Abstract

The distance and relative orientation of functional groups within protein domains and their changes during chemical reactions determine the efficiency of biological processes. In this work on electron transfer proteins, we report the results of orientation resolving dipolar high-field EPR spectroscopy on the charge-separated state P700•+ A1•– (P700, primary electron donor; A1, phylloquinone electron acceptor) in Photosystem I (PS I). Pulsed high-field EPR spectroscopy at W-band (95 GHz, 3.4 T) with extensions to PELDOR (pulsed electron–electron double resonance) and RIDME (relaxation-induced dipolar modulation enhancement) was utilized to obtain the parameters describing the three-dimensional structure of the laser-flash-induced transient radical pair P700•+ A1•– in a frozen solution of deuterated PS I from the cyanobacterium Synechocystis sp. PCC 6803, which is performing oxygenic photosynthesis.

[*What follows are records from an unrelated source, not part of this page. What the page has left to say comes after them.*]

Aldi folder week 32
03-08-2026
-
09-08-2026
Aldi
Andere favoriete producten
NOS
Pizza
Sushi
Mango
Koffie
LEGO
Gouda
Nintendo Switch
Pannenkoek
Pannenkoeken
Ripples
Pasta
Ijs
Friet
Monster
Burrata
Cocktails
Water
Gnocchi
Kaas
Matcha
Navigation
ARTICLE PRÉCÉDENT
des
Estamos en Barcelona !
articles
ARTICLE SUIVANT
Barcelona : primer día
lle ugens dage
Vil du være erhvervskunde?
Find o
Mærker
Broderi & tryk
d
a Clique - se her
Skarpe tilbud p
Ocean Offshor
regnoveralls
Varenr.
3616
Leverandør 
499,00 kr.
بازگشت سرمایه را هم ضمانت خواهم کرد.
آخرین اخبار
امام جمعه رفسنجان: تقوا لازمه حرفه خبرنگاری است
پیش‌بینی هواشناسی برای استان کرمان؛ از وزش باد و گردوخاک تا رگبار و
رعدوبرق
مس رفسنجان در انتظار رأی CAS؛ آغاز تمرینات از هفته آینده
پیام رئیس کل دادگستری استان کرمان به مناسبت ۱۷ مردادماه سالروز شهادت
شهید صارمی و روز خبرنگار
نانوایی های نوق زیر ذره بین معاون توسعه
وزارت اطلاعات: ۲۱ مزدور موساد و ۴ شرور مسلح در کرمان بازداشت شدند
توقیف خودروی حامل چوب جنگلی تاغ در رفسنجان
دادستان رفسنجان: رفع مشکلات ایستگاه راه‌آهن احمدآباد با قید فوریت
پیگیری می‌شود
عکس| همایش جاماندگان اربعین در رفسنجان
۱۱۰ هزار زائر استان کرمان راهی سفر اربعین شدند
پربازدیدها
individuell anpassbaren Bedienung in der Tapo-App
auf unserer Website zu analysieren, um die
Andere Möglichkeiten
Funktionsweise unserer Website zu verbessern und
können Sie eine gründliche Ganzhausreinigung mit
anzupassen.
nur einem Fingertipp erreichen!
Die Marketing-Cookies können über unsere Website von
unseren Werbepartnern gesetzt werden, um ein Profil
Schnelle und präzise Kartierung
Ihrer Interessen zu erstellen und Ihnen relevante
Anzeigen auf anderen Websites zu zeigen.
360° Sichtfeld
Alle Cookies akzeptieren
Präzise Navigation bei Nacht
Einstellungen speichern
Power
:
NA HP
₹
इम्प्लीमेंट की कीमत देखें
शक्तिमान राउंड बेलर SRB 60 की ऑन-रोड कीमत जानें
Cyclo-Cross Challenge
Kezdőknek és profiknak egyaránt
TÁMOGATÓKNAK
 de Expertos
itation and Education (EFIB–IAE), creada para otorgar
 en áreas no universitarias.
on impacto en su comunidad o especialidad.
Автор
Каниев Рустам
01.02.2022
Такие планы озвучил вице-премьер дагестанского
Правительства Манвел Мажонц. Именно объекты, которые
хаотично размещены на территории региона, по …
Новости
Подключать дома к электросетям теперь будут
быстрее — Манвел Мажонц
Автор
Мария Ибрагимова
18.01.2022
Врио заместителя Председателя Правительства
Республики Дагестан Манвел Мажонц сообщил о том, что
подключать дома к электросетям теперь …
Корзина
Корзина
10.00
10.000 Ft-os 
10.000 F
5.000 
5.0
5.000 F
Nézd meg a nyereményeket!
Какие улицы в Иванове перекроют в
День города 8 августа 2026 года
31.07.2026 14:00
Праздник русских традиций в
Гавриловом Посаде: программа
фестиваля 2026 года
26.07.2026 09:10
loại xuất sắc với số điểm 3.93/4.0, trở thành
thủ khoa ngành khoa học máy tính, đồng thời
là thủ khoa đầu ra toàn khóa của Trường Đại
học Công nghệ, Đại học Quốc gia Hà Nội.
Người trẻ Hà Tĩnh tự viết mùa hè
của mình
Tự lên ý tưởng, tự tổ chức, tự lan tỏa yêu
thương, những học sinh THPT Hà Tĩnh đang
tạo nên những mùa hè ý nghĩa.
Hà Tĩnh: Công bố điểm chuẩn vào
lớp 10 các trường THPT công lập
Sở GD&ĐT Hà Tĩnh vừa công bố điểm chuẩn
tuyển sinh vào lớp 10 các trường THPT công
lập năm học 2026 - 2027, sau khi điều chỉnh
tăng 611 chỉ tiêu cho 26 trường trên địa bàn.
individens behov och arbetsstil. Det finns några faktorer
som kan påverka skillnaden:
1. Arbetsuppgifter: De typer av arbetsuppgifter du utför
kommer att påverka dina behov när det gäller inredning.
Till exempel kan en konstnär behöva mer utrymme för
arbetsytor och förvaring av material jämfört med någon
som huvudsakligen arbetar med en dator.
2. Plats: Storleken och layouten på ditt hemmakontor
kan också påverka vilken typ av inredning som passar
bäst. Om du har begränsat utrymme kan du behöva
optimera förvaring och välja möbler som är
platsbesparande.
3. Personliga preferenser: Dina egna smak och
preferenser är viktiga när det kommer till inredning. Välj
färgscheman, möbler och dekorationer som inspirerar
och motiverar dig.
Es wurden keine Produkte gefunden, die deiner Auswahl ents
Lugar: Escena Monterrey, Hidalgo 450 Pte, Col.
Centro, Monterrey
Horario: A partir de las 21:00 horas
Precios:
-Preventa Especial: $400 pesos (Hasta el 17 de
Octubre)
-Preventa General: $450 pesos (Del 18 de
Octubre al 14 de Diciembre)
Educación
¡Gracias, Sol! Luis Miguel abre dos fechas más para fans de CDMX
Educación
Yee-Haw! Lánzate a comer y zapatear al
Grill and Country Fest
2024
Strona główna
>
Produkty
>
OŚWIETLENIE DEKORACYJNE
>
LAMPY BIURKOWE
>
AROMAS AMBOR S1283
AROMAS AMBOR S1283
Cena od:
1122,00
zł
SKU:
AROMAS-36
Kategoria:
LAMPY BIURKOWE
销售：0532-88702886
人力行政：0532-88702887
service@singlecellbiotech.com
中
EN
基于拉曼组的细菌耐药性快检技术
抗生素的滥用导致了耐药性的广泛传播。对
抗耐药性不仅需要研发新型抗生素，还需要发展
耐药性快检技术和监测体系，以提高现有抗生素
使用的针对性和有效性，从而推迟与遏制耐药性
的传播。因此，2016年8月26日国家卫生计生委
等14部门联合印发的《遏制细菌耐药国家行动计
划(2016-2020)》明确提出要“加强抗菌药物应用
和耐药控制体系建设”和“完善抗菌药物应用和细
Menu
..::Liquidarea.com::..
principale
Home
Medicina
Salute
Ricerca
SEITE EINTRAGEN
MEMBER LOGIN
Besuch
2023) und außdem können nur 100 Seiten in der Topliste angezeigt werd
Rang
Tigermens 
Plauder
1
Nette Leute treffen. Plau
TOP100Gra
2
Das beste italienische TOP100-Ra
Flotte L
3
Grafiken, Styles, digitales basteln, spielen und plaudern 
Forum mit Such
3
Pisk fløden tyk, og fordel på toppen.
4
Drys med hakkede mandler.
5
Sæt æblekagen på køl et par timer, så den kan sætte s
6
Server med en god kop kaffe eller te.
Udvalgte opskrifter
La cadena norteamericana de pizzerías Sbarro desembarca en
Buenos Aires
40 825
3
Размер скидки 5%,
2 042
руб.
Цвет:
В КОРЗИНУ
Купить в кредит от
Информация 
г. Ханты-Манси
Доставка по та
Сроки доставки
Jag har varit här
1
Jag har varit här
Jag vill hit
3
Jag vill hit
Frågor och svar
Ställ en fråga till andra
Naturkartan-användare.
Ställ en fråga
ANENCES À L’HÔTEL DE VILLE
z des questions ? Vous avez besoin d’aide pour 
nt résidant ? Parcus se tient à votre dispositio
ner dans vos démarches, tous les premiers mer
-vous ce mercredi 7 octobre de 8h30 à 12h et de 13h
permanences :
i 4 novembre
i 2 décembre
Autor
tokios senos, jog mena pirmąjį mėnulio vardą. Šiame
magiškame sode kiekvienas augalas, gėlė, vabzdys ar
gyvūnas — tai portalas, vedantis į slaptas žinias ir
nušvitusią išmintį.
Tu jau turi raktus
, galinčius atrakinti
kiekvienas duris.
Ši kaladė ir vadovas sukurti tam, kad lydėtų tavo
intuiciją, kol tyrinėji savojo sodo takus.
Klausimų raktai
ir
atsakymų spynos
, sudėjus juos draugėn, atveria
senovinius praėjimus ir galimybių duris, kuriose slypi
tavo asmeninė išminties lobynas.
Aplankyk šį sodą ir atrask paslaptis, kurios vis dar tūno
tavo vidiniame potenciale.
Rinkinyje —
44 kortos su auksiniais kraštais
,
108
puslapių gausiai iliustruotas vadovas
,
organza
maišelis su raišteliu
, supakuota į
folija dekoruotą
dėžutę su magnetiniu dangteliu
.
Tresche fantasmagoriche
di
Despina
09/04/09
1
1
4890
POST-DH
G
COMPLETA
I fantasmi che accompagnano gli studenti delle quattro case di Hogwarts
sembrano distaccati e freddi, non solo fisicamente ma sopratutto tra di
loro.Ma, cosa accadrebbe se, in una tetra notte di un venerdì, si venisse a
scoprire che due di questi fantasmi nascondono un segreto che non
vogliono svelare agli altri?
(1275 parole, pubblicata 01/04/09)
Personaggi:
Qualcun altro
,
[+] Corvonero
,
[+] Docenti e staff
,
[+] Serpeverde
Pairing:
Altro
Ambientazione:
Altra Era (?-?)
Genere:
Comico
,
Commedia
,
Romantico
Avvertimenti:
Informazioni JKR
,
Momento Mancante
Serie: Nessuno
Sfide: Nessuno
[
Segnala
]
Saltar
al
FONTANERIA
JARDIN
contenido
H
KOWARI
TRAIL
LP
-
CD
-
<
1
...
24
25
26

The measured distances and relative orientations of the weakly coupled radical ions in the radical pair P700•+ A1•– are compared with previously reported geometries and with those of the precursor cofactors P700 and A1 known from X-ray crystallography. Cyclic electron transfer was found to proceed exclusively via the A-branch of the cofactor chain of PS I at cryogenic temperature. The position and orientation of the reduced phylloquinone coincide with those of the precursor, revealing that no substantial orientational changes of the phylloquinone molecule upon charge separation occur. Several distinct orientations of the P700•+ g-tensor axes with respect to the molecular frame of the primary donor were found experimentally, which we explain by several conformational substates of the P700•+ radical structure having slightly different electron spin density distributions.